I could definitely stand to lose a few more pounds, but I don't feel "fat" anymore. I might look "fat" in some people's eyes, but ...I've pretty much decided that even with those few extra pounds, I can still look good and feel good - YLF has a *lot* to do with that. I may or may not lose those pounds, but I'm no longer going to wait around, or put myself on hold because of a number on the scale, or a size on a clothing tag.
In a weird way, I think that in a lot of cases, "fat" is a state of mind, just like they say "age" is a state of mind. Sure, I'm not the slimmest (still considered overweight on medical charts by six pounds)...but how much does this matter? Does it matter enough to make me feel bad all the time? It used to - but no longer. If anything, reading around this forum has taught me that everyone has their issues when it comes to clothes, sizes, fit and so on. It has helped me so much to realize that *everyone* has their own little battles - maybe someone can't get their size when things go on sale, they can't find boots that are small enough in the calf or what have you. Pants are too long or too short. A small bust or a large bust. Wide feet or overly narrow feet. Athletic calves or skinny calves. Too tall or not tall enough.

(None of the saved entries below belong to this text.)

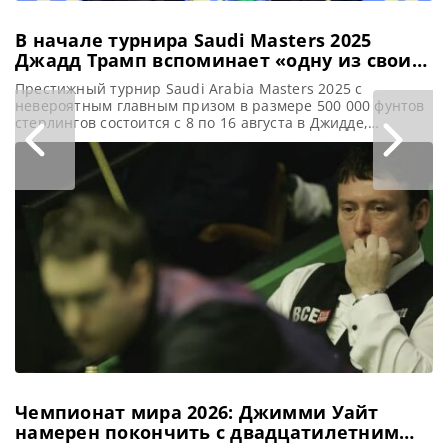
В начале турнира Saudi Masters 2025
Джадд Трамп вспоминает «одну из своих
лучших побед»
Престижный турнир Saudi Arabia Masters 2025 с
невероятным главным призом в размере 500 000 фунтов
стерлингов состоится с 8 по 16 августа в Джидде,
сообщает SnookerHQ Джадд Трамп на этой неделе в
Джидде будет защищать титул Чемпиона Saudi Masters. В
пятницу стартует прибыльный рейтинговый турнир,
главный приз которого составляет 500 000 фунтов
стерлингов. Эта сумма
Чемпионат мира 2026: Джимми Уайт
намерен покончить с двадцатилетним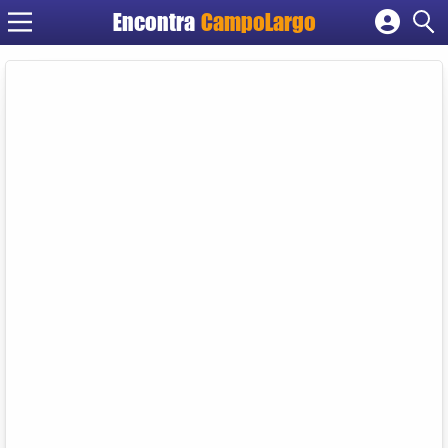
Encontra
CampoLargo
Cadastrar empresa
Fazer login
Criar conta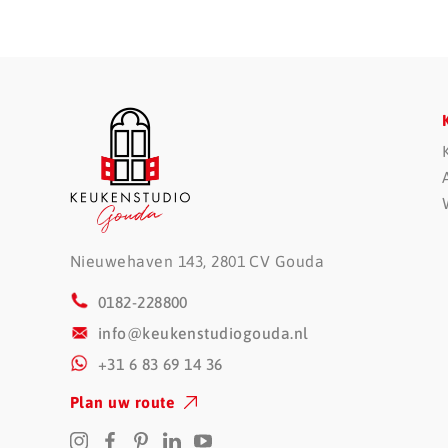
Nieuwehaven 143, 2801 CV Gouda
0182-228800
info@keukenstudiogouda.nl
+31 6 83 69 14 36
Plan uw route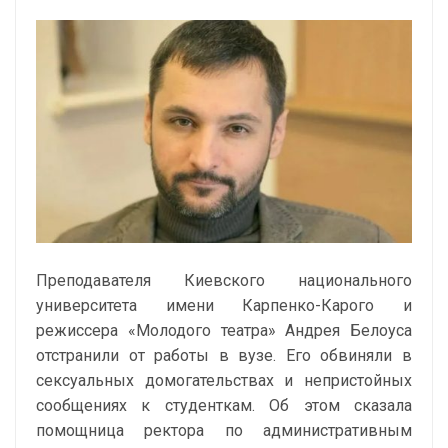
Преподавателя Киевского национального
университета имени Карпенко-Карого и
режиссера «Молодого театра» Андрея Белоуса
отстранили от работы в вузе. Его обвиняли в
сексуальных домогательствах и непристойных
сообщениях к студенткам. Об этом сказала
помощница ректора по административным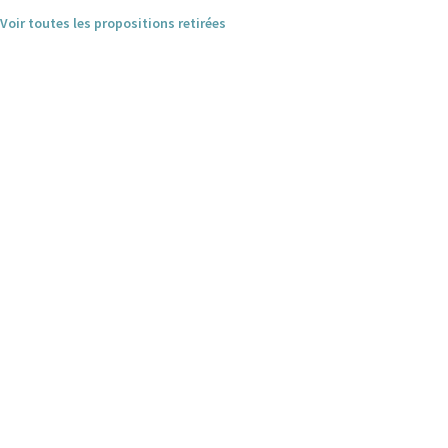
Voir toutes les propositions retirées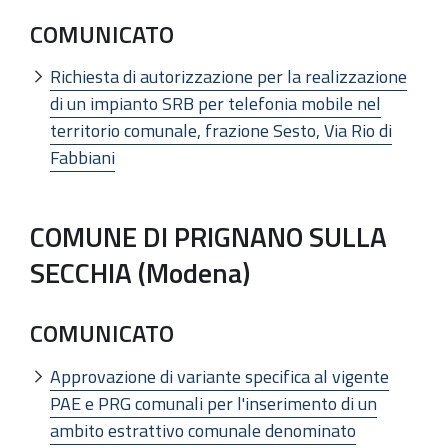
COMUNICATO
Richiesta di autorizzazione per la realizzazione
di un impianto SRB per telefonia mobile nel
territorio comunale, frazione Sesto, Via Rio di
Fabbiani
COMUNE DI PRIGNANO SULLA
SECCHIA (Modena)
COMUNICATO
Approvazione di variante specifica al vigente
PAE e PRG comunali per l'inserimento di un
ambito estrattivo comunale denominato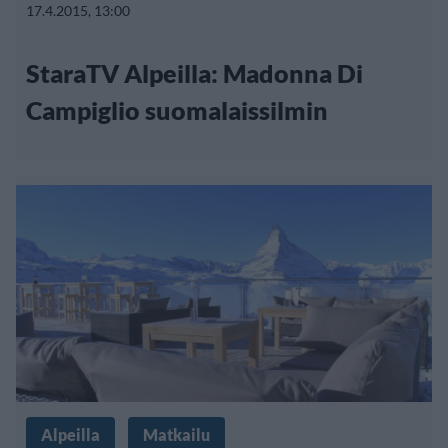
17.4.2015, 13:00
StaraTV Alpeilla: Madonna Di
Campiglio suomalaissilmin
Alpeilla
Matkailu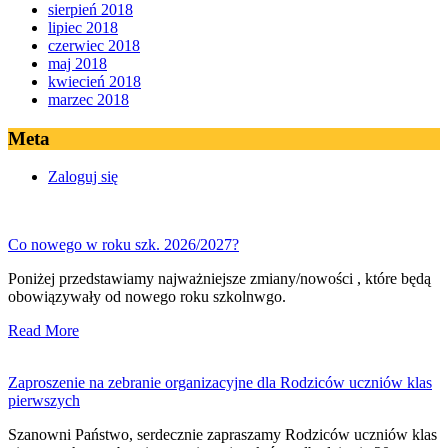
sierpień 2018
lipiec 2018
czerwiec 2018
maj 2018
kwiecień 2018
marzec 2018
Meta
Zaloguj się
Co nowego w roku szk. 2026/2027?
Poniżej przedstawiamy najważniejsze zmiany/nowości , które będą
obowiązywały od nowego roku szkolnwgo.
Read More
Zaproszenie na zebranie organizacyjne dla Rodziców uczniów klas
pierwszych
Szanowni Państwo, serdecznie zapraszamy Rodziców uczniów klas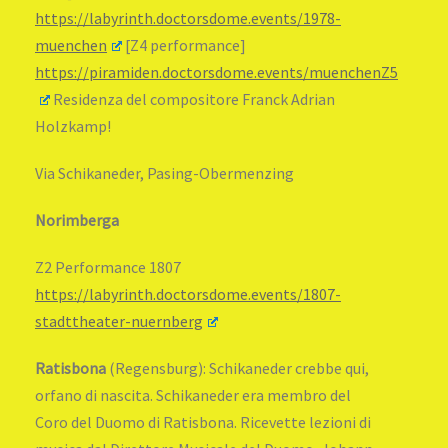
https://labyrinth.doctorsdome.events/1978-
muenchen
[Z4 performance]
https://piramiden.doctorsdome.events/muenchenZ5
Residenza del compositore Franck Adrian
Holzkamp!
Via Schikaneder, Pasing-Obermenzing
Norimberga
Z2 Performance 1807
https://labyrinth.doctorsdome.events/1807-
stadttheater-nuernberg
Ratisbona
(Regensburg): Schikaneder crebbe qui,
orfano di nascita. Schikaneder era membro del
Coro del Duomo di Ratisbona. Ricevette lezioni di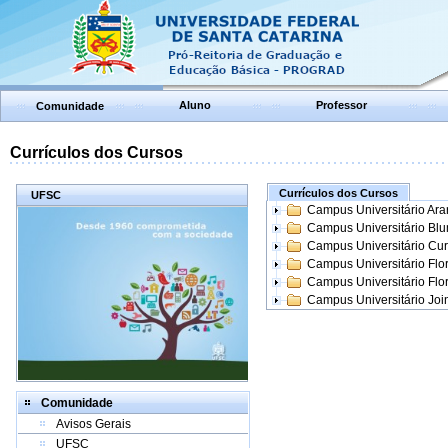
Aluno
Professor
Comunidade
Currículos dos Cursos
Currículos dos Cursos
UFSC
Campus Universitário Ar
Campus Universitário Bl
Campus Universitário Cur
Campus Universitário Flo
Campus Universitário Flo
Campus Universitário Join
Comunidade
Avisos Gerais
UFSC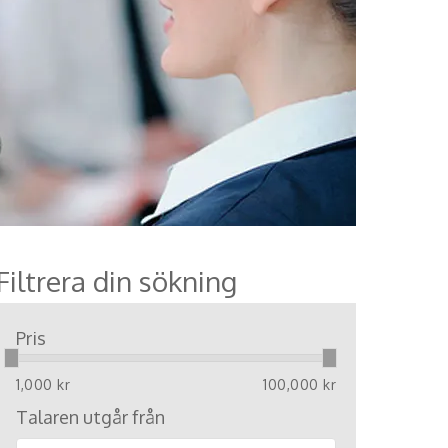
Filtrera din sökning
Pris
1,000 kr
100,000 kr
Talaren utgår från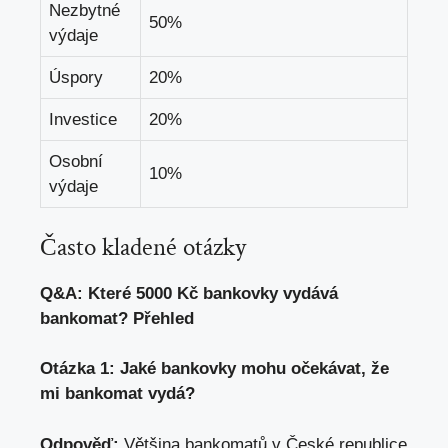
Nezbytné
50%
výdaje
Úspory
20%
Investice
20%
Osobní
10%
výdaje
Často kladené otázky
Q&A: Které 5000 Kč bankovky vydává
bankomat? Přehled
Otázka 1: Jaké bankovky mohu očekávat, že
mi bankomat vydá?
Odpověď:
Většina bankomatů v České republice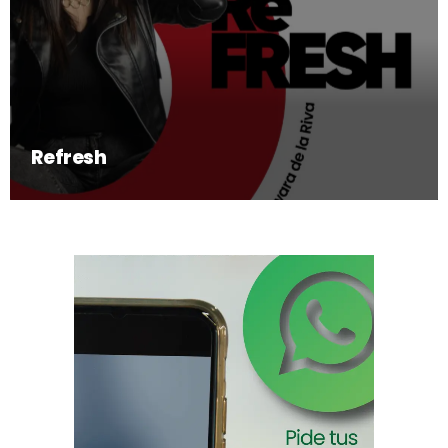
Refresh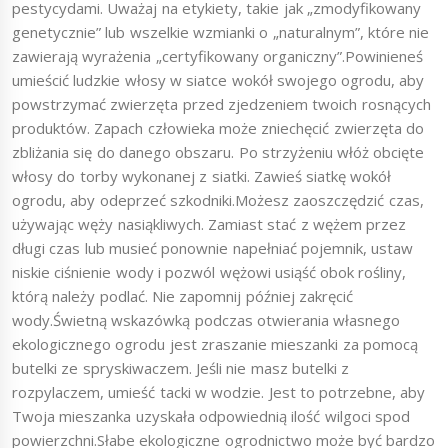
pestycydami. Uważaj na etykiety, takie jak „zmodyfikowany
genetycznie” lub wszelkie wzmianki o „naturalnym”, które nie
zawierają wyrażenia „certyfikowany organiczny”.Powinieneś
umieścić ludzkie włosy w siatce wokół swojego ogrodu, aby
powstrzymać zwierzęta przed zjedzeniem twoich rosnących
produktów. Zapach człowieka może zniechęcić zwierzęta do
zbliżania się do danego obszaru. Po strzyżeniu włóż obcięte
włosy do torby wykonanej z siatki. Zawieś siatkę wokół
ogrodu, aby odeprzeć szkodniki.Możesz zaoszczędzić czas,
używając węży nasiąkliwych. Zamiast stać z wężem przez
długi czas lub musieć ponownie napełniać pojemnik, ustaw
niskie ciśnienie wody i pozwól wężowi usiąść obok rośliny,
którą należy podlać. Nie zapomnij później zakręcić
wody.Świetną wskazówką podczas otwierania własnego
ekologicznego ogrodu jest zraszanie mieszanki za pomocą
butelki ze spryskiwaczem. Jeśli nie masz butelki z
rozpylaczem, umieść tacki w wodzie. Jest to potrzebne, aby
Twoja mieszanka uzyskała odpowiednią ilość wilgoci spod
powierzchni.Słabe ekologiczne ogrodnictwo może być bardzo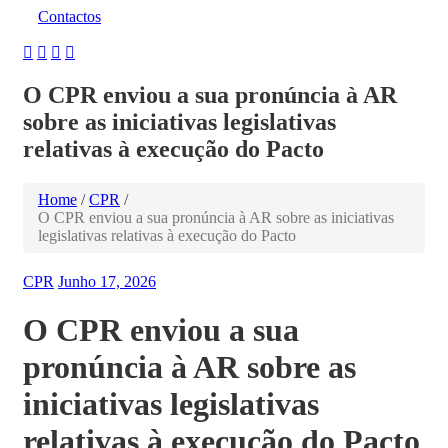
Contactos
O CPR enviou a sua pronúncia à AR
sobre as iniciativas legislativas
relativas à execução do Pacto
Home
/
CPR
/
O CPR enviou a sua pronúncia à AR sobre as iniciativas
legislativas relativas à execução do Pacto
CPR
Junho 17, 2026
O CPR enviou a sua
pronúncia à AR sobre as
iniciativas legislativas
relativas à execução do Pacto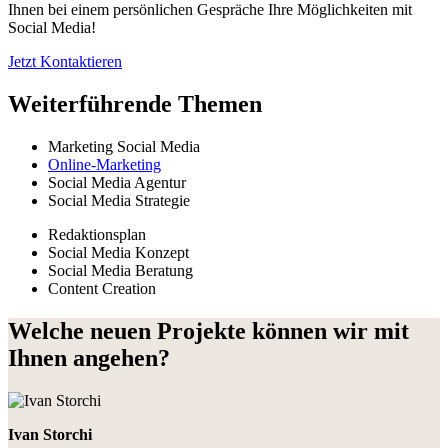
Ihnen bei einem persönlichen Gespräche Ihre Möglichkeiten mit
Social Media!
Jetzt Kontaktieren
Weiterführende Themen
Marketing Social Media
Online-Marketing
Social Media Agentur
Social Media Strategie
Redaktionsplan
Social Media Konzept
Social Media Beratung
Content Creation
Welche neuen Projekte können wir mit
Ihnen angehen?
Ivan Storchi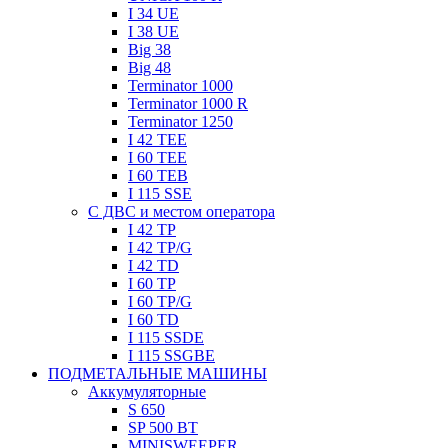
I 34 UE
I 38 UE
Big 38
Big 48
Terminator 1000
Terminator 1000 R
Terminator 1250
I 42 TEE
I 60 TEE
I 60 TEB
I 115 SSE
C ДВC и местом оператора
I 42 TP
I 42 TP/G
I 42 TD
I 60 TP
I 60 TP/G
I 60 TD
I 115 SSDE
I 115 SSGBE
ПОДМЕТАЛЬНЫЕ МАШИНЫ
Aккумуляторные
S 650
SP 500 BT
MINISWEEPER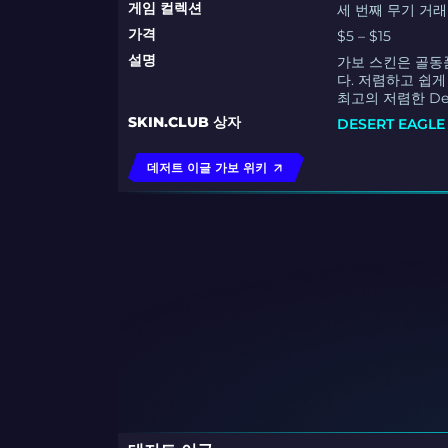
게임 컬렉션
세 번째 무기 거
가격
$5 – $15
설명
가보 스킨은 골동품
다. 저렴하고 쉽게 
최고의 저렴한 De
SKIN.CLUB 상자
DESERT EAGL
데저트 이글 가보 위키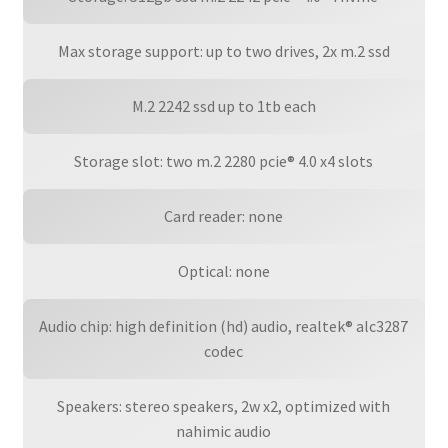
Max storage support: up to two drives, 2x m.2 ssd
M.2 2242 ssd up to 1tb each
Storage slot: two m.2 2280 pcie® 4.0 x4 slots
Card reader: none
Optical: none
Audio chip: high definition (hd) audio, realtek® alc3287
codec
Speakers: stereo speakers, 2w x2, optimized with
nahimic audio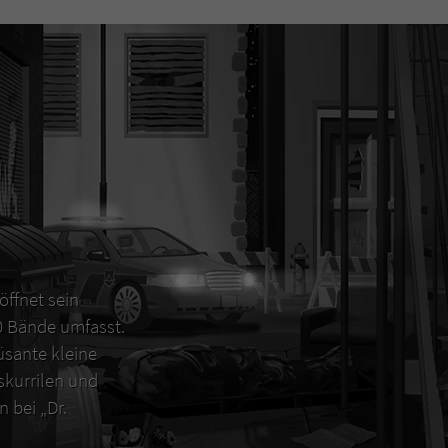
öffnet sein
00 Bände umfasst.
sante kleine
 skurrilen und
 bei „Dr.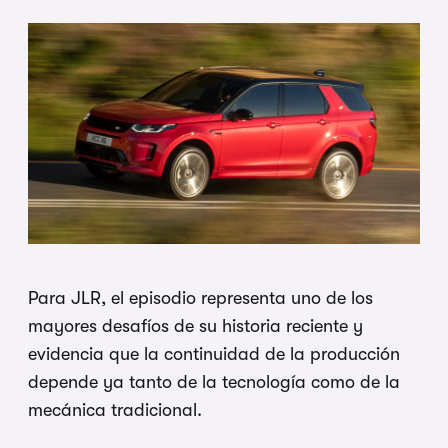
Para JLR, el episodio representa uno de los
mayores desafíos de su historia reciente y
evidencia que la continuidad de la producción
depende ya tanto de la tecnología como de la
mecánica tradicional.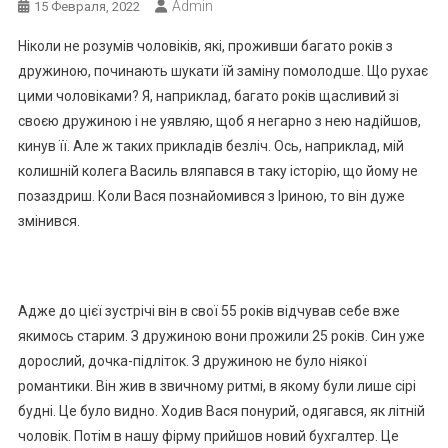
Admin
15 Февраля, 2022
Ніколи не розумів чоловіків, які, проживши багато років з
дружиною, починають шукати їй заміну помолодше. Що рухає
цими чоловіками? Я, наприклад, багато років щасливий зі
своєю дружиною і не уявляю, щоб я негарно з нею надійшов,
кинув її. Але ж таких прикладів безліч. Ось, наприклад, мій
колишній колега Василь вляпався в таку історію, що йому не
позаздриш. Коли Вася познайомився з Іриною, то він дуже
змінився.
Адже до цієї зустрічі він в свої 55 років відчував себе вже
якимось старим. З дружиною вони прожили 25 років. Син уже
дорослий, дочка-підліток. З дружиною не було ніякої
романтики. Він жив в звичному ритмі, в якому були лише сірі
будні. Це було видно. Ходив Вася понурий, одягався, як літній
чоловік. Потім в нашу фірму прийшов новий бухгалтер. Це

While it would be easy to believe that if I lost another twenty pounds everything would magically be better, I know this isn't really true. It would turn out that I couldn't find pants long enough, and still had to have the waist taken in. That maybe I had to buy petites on top and regular on bottom. Honestly? I don't think one's weight or so-called "fat-ness" or slim-ness will make things any easier - it's just that you might have a whole new set of conundrums to deal with. If anything - there will always be some sort of conundrum, it's just that with a changing shape or size - the specific conundrums might change a wee bit. I honestly don't believe there's any ideal shape or size.